3) Variantes cliniques :

* Cette description idéale doit être modulée car, parfois, le diagnostic est plus difficile :

– tumeur incluse dans un placard de dystrophie mammaire,

– opacité non visible à la mammographie chez les femmes jeunes ayant des seins radiologiquement très denses (environ un tiers des cas entre 25 et 30 ans),

– caractères mammographiques et échographiques inquiétants du nodule, du fait de calcifications. Il s’agit plus souvent de macrocalcifications se différenciant bien de celles rencontrées dans le cadre des cancers,

– enfin, la cytologie est ininterprétable dans plus de 50 % des cas, dépendant de l’expérience de l’opérateur, mais aussi de l’ancienneté du nodule.

* C’est dans ces cas que l’exérèse du nodule avec examen histologique prend toute sa valeur.

3. Evolution :

Le plus souvent, avec le temps, l’adénofibrome se stabilise avec l’apparition d’une sclérose hyaline et parfois des calcifications caractéristiques.

Certaines formes progressent rapidement et nécessitent alors son ablation chirurgicale (possibilité d’une tumeur phyllode, pouvant dégénérer en sarcome).

L’adénofibrome ne dégénère jamais en cancer du sein ; il ne s’agit pas d’une tumeur pré-cancéreuse.

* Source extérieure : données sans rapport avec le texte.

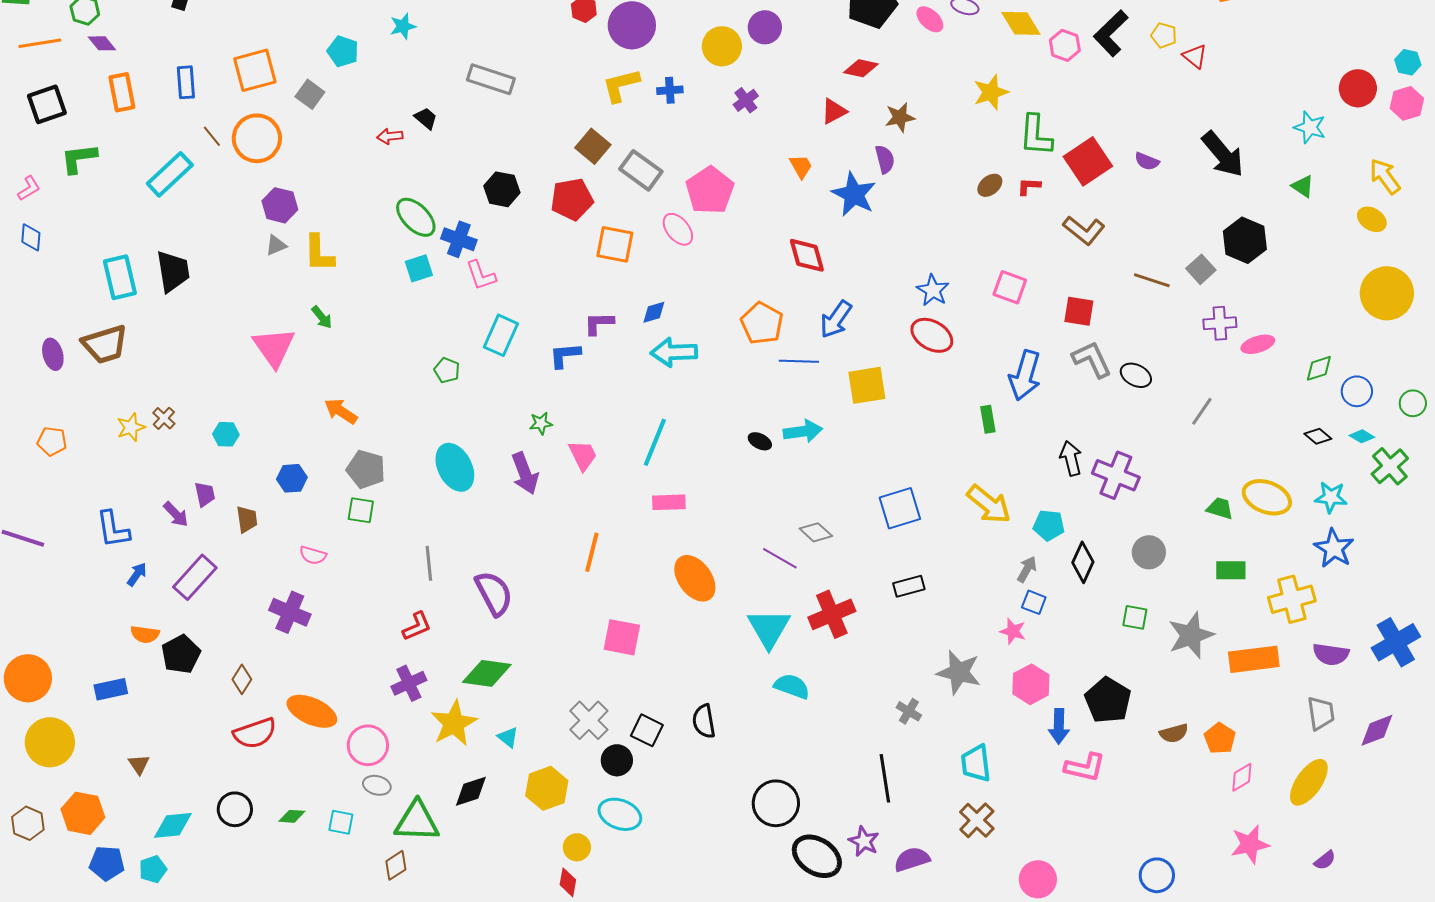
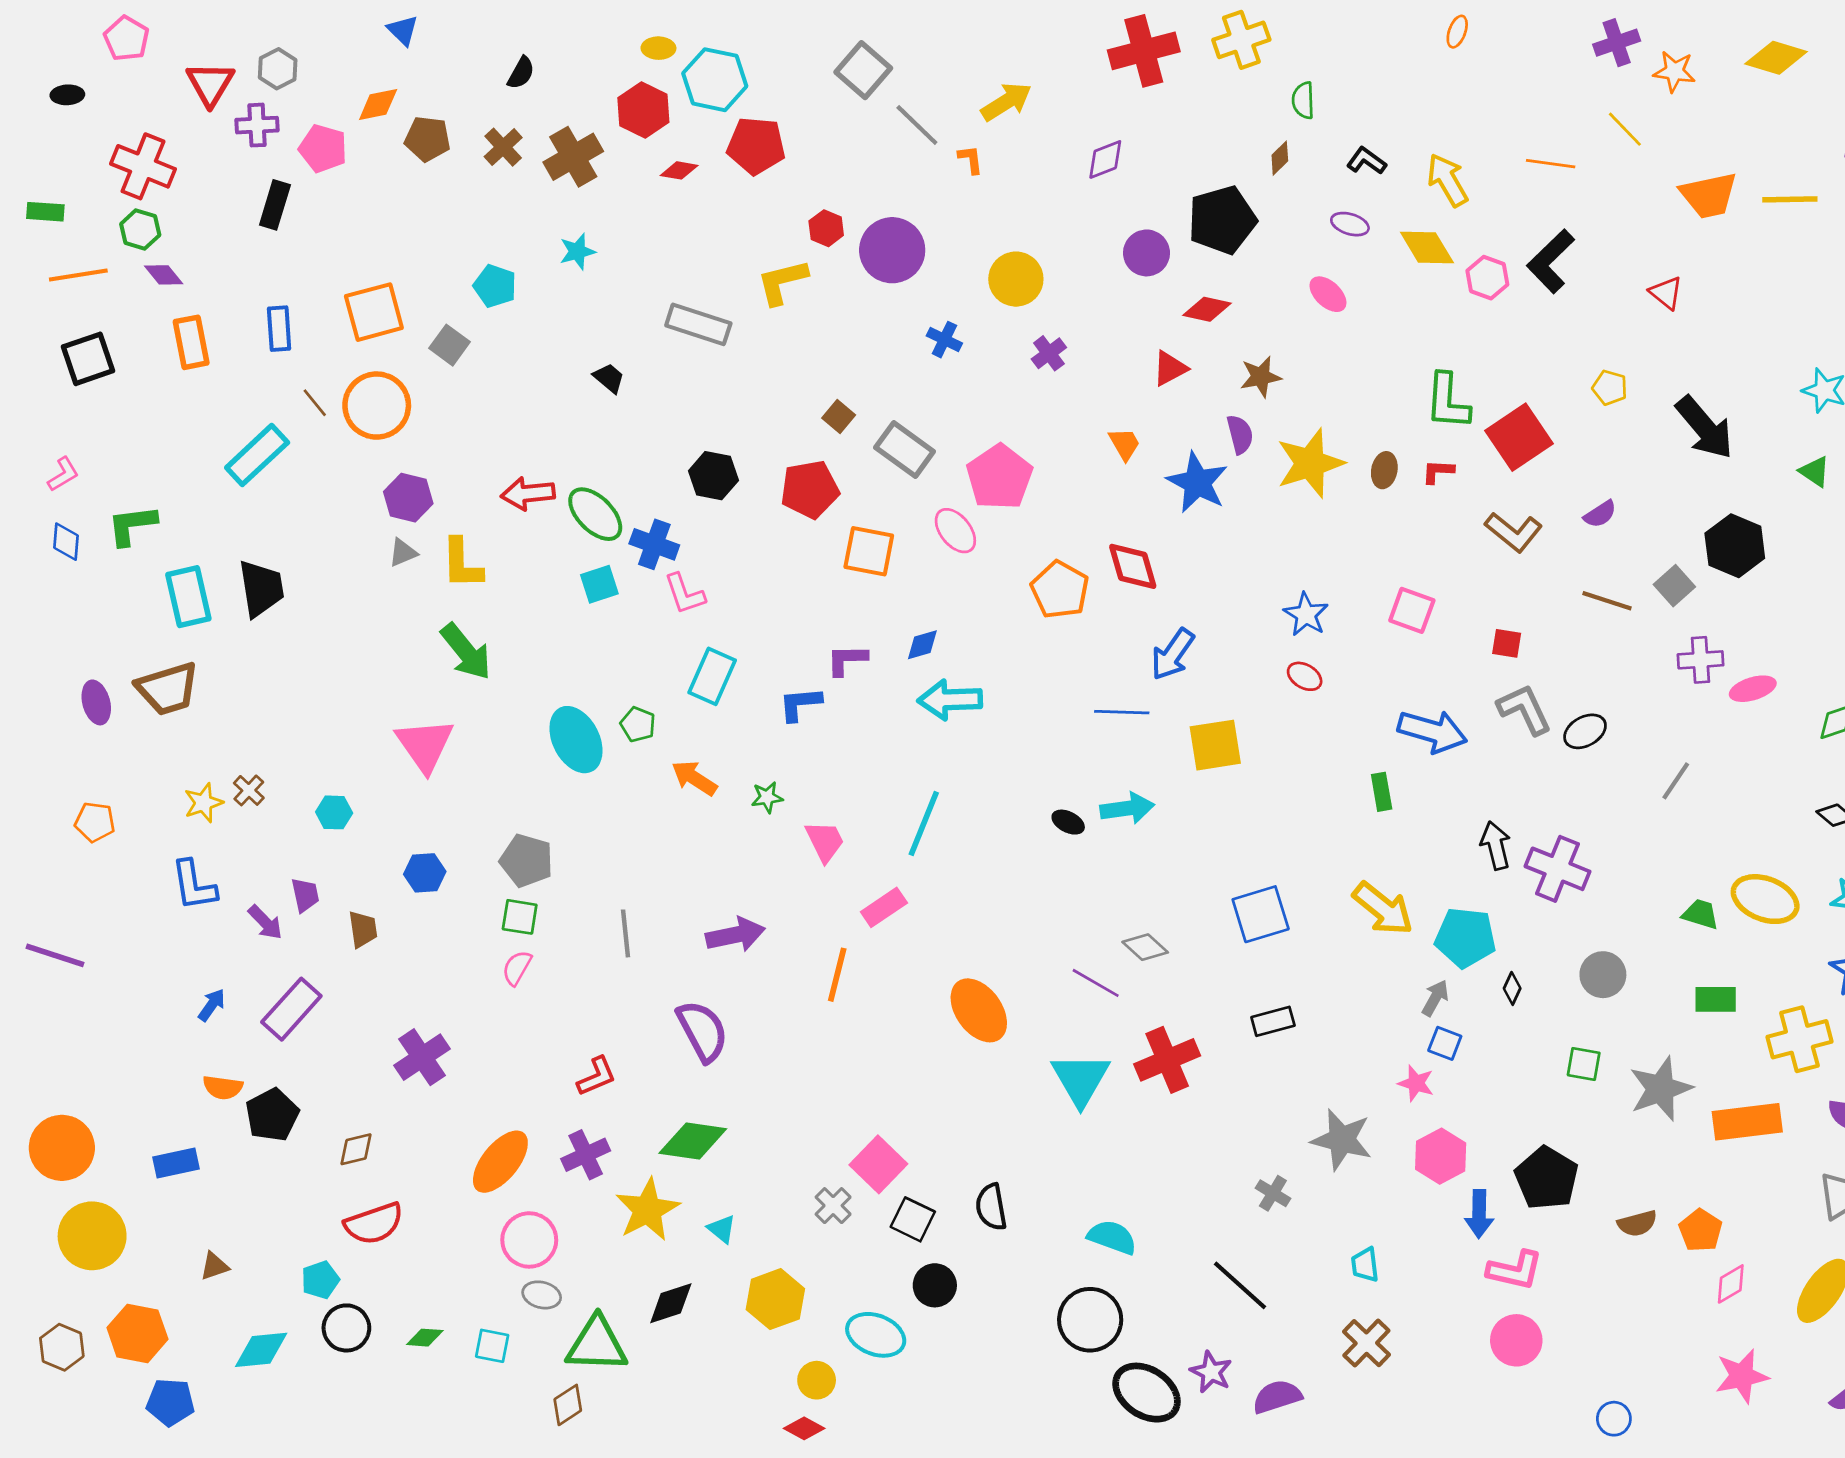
pink ellipse: (930, 19) -> (1328, 294), moved
purple circle: (765, 27) -> (1146, 253), moved
yellow pentagon: (1164, 35) -> (1610, 388), moved
yellow L-shape: (621, 85) -> (782, 282), moved
blue cross: (670, 90) -> (944, 340), turned 30
yellow star: (991, 92) -> (1310, 463), moved, size x1.4
red arrow: (390, 136) -> (528, 494), moved, size x1.5
brown square: (593, 146) -> (839, 417), size x0.7
green L-shape: (79, 158) -> (132, 525), moved
purple semicircle: (1147, 161) -> (1600, 514), moved, turned -55
brown ellipse: (990, 185) -> (1384, 470), turned -40
red square: (1079, 311) -> (1507, 643), size x0.7
green arrow: (322, 317) -> (466, 652), size x1.8
orange pentagon: (762, 323) -> (1060, 590), moved
red ellipse: (932, 335) -> (1305, 676), size x0.6
pink triangle: (274, 347) -> (425, 745), moved
blue arrow: (1025, 375) -> (1432, 731), turned -90
black ellipse: (1136, 375) -> (1585, 731), turned -56
orange arrow: (341, 411) -> (694, 778), moved
cyan ellipse: (455, 467) -> (576, 740), moved
purple arrow: (525, 473) -> (735, 935), moved, turned -81
pink rectangle: (669, 502) -> (884, 907), moved, turned -32
cyan pentagon: (1049, 525) -> (1465, 938), size x1.4
blue L-shape: (113, 529) -> (194, 885), moved
pink semicircle: (313, 555) -> (517, 968), moved, turned 104
black diamond: (1083, 562) -> (1512, 988), size x0.6
gray line: (429, 563) -> (625, 933), moved
purple cross: (290, 612) -> (422, 1057), turned 33
pink square: (622, 637) -> (878, 1164), moved, turned 33
brown diamond: (242, 679) -> (356, 1149), turned 44
cyan semicircle: (792, 686) -> (1112, 1237), moved
orange ellipse: (312, 711) -> (500, 1162), moved, turned -75
gray cross: (589, 720) -> (833, 1206), size x0.7
black circle: (617, 760) -> (935, 1285), moved
cyan trapezoid: (976, 763) -> (1365, 1265), size x0.7
brown triangle: (139, 764) -> (214, 1266), turned 45
black line: (885, 778) -> (1240, 1285), turned -39
cyan pentagon: (153, 869) -> (320, 1280), moved
blue circle: (1157, 875) -> (1614, 1419), size x0.7
pink circle: (1038, 879) -> (1516, 1340), moved
red diamond: (568, 882) -> (804, 1428), turned -72

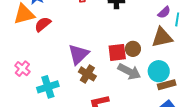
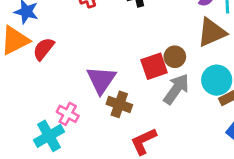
pink cross: (22, 69) -> (68, 114), moved
gray arrow: (129, 72) -> (176, 89), turned -70
cyan cross: (48, 87) -> (49, 136), moved

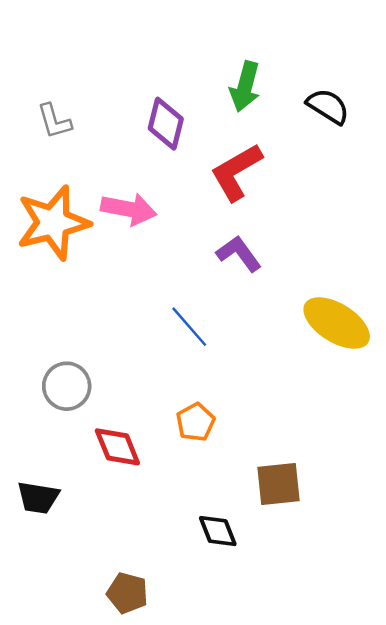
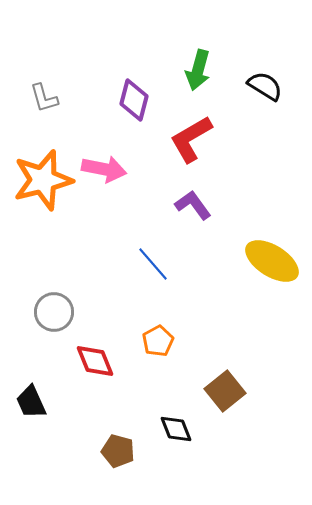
brown square: (278, 484) -> (225, 391), turned -33
black trapezoid: (38, 498) -> (31, 402), turned 57
brown pentagon: (127, 593) -> (118, 451), moved

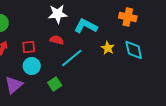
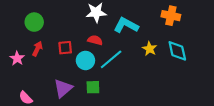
cyan circle: (32, 66) -> (85, 60), moved
green square: (55, 84) -> (93, 87), turned 32
purple triangle: (14, 85) -> (63, 88), moved

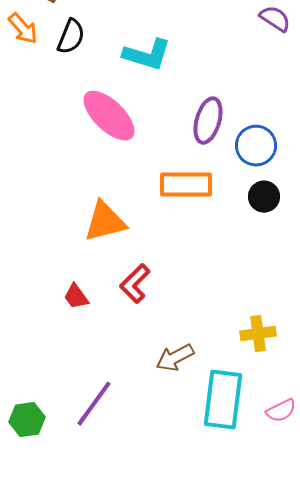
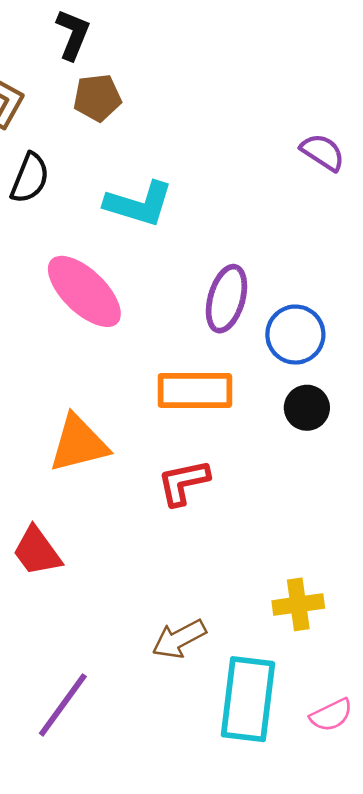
red L-shape: (135, 284) -> (183, 482), moved, turned 33
red trapezoid: (76, 297) -> (37, 551), size x1.4

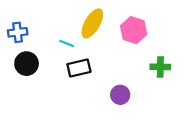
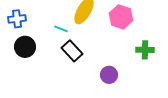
black rectangle: (79, 68) -> (72, 51), turned 60

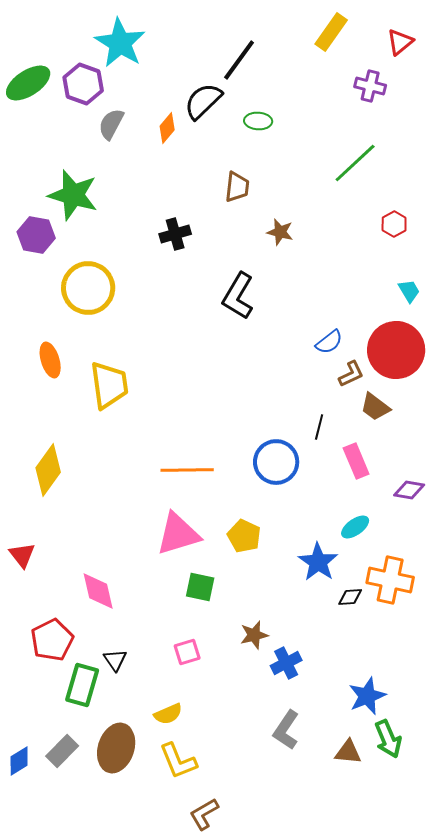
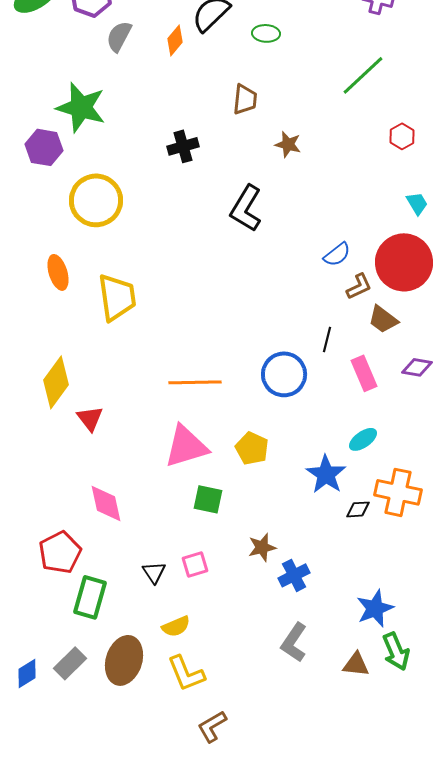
purple diamond: (409, 490) -> (417, 367), moved
red triangle: (22, 555) -> (90, 418), moved
black triangle: (115, 660) -> (154, 572), moved

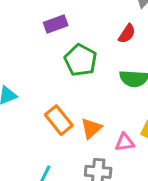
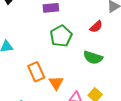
orange triangle: (91, 128) -> (56, 83), turned -35

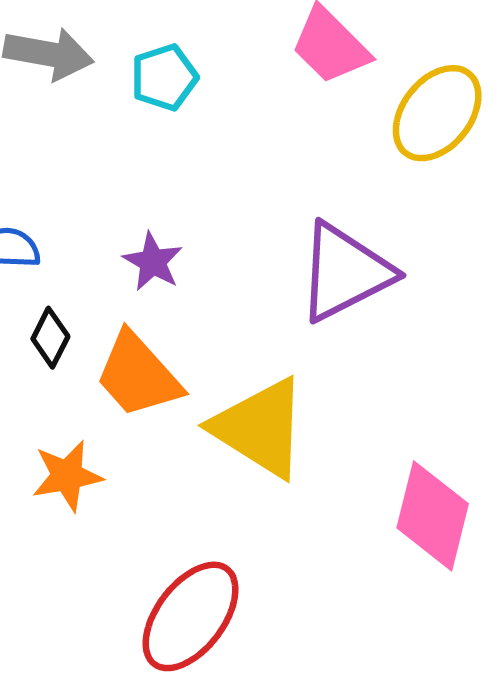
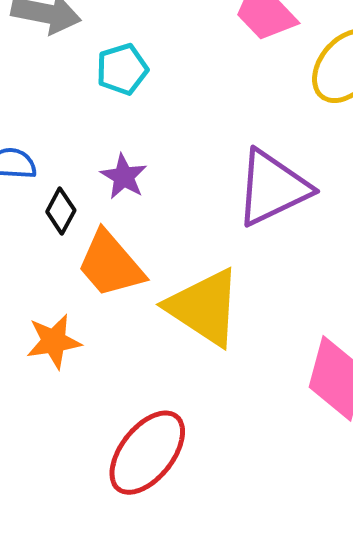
cyan pentagon: (164, 77) -> (122, 69), moved
black diamond: (50, 338) -> (61, 211), moved

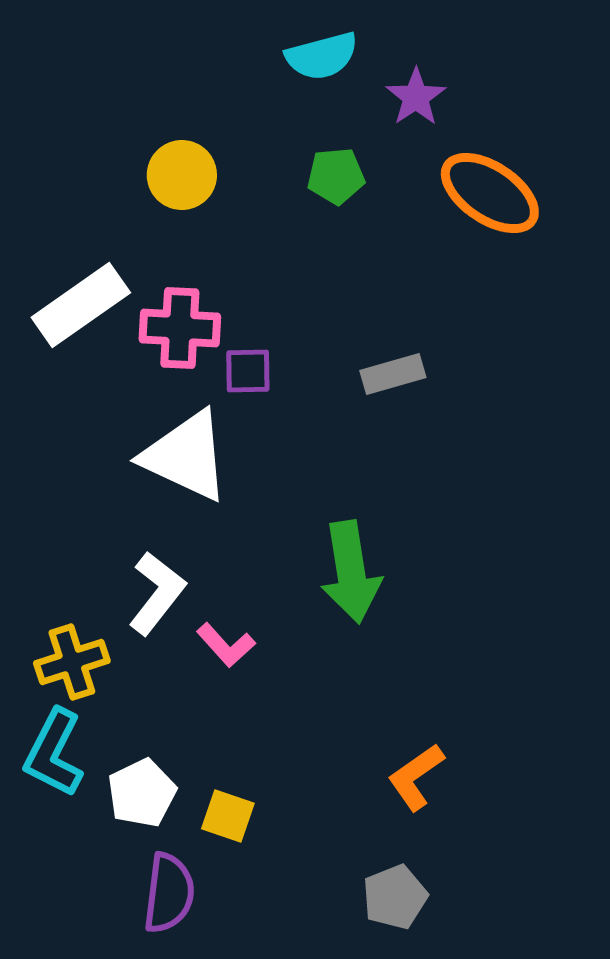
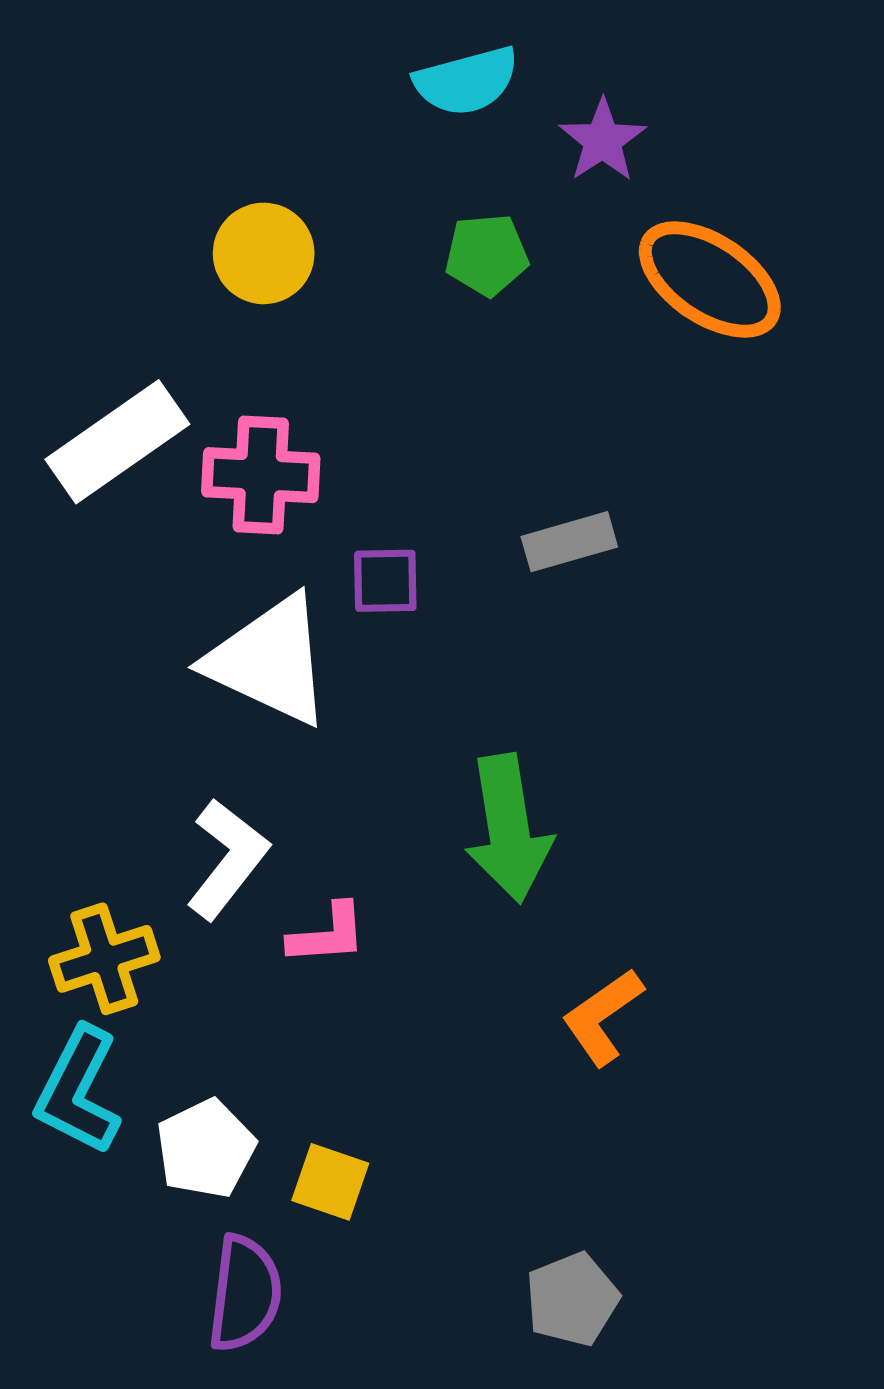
purple square: (248, 371) -> (385, 581), moved
pink L-shape: (226, 645) -> (327, 934), turned -52
orange L-shape: (416, 777) -> (603, 1017), moved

Il peut augmenter de volume en cas de grossesse.

Il régresse ou se calcifie habituellement à la ménopause.

4. Traitement de l’adénofibrome :

Le traitement repose sur l’abstention thérapeutique ou sur le traitement chirurgical.

1) Abstention :

Sous réserve d’une surveillance régulière clinique et échographique, l’abstention est possible lorsqu’il :

– s’agit d’une femme jeune (moins de 35 ans),

– il existe une concordance radio-clinique en faveur d’un adénofibrome,

– le nodule est de petite taille (inférieur à 3 cm), stable, et n’est ni gênant ni inesthétique,

Nb : la présence d’un adénofibrome ne contre indique ni la prise d’une pilule estroprogestative, ni la grossesse ni l’allaitement.

2) Exérèse chirurgicale :

La chirurgie est réservée aux cas n’entrant pas dans les critères de l’abstention thérapeutique.

Le traitement chirurgical consiste en l’ablation chirurgicale du nodule (tumorectomie).

Une voie d’abord esthétique est privilégiée (péri-aréolaire ou sous-mammaire).

L’intervention est effectuée habituellement sous anesthésie générale, sinon sous anesthésie locale si le nodule est superficiel.

Le séjour sera de quelques heures (hospitalisation du jour), rarement il sera de 24 heures.

Un arrêt de travail d’une dizaine de jours est délivré.

Une analyse histologique est systématique afin de s’assurer du caractère bénin et de l’absence d’une tumeur phyllode.

3) Evolution :

– L’évolution est toujours favorable mais il existe cependant un risque de voir se développer des lésions similaires en d’autres localisations.

– Il n’y a pas de surveillance particulière à prévoir.

– Si une contraception orale est instaurée : il faut opter pour une pilule à fort climat progestatif.